■ **Task to carry out**
Determine how many lines in the entries below contain the word "Messages". The reply is that number alone.

Page segmentation data
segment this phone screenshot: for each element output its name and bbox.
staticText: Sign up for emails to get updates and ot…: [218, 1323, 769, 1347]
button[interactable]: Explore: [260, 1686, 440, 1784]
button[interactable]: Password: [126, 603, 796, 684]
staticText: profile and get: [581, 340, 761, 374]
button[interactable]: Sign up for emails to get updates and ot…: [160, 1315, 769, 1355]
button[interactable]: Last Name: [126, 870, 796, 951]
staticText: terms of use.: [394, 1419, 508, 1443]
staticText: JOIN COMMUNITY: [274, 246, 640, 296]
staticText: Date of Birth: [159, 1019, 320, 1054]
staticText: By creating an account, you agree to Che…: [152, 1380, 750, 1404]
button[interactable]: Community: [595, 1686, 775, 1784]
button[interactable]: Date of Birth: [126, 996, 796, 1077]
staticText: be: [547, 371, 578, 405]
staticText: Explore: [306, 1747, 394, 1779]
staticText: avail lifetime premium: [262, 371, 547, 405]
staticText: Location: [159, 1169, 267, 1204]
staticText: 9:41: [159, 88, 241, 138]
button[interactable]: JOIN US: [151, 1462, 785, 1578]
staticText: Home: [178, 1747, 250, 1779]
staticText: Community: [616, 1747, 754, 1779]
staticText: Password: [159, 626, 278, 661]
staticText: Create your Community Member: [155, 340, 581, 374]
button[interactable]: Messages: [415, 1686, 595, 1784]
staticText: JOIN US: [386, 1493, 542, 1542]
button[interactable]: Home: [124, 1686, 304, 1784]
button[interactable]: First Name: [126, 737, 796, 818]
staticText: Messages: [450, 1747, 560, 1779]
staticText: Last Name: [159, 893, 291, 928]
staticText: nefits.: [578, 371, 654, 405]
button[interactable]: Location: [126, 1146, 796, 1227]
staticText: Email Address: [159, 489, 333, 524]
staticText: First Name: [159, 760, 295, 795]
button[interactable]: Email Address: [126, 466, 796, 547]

■ **Finished task**
2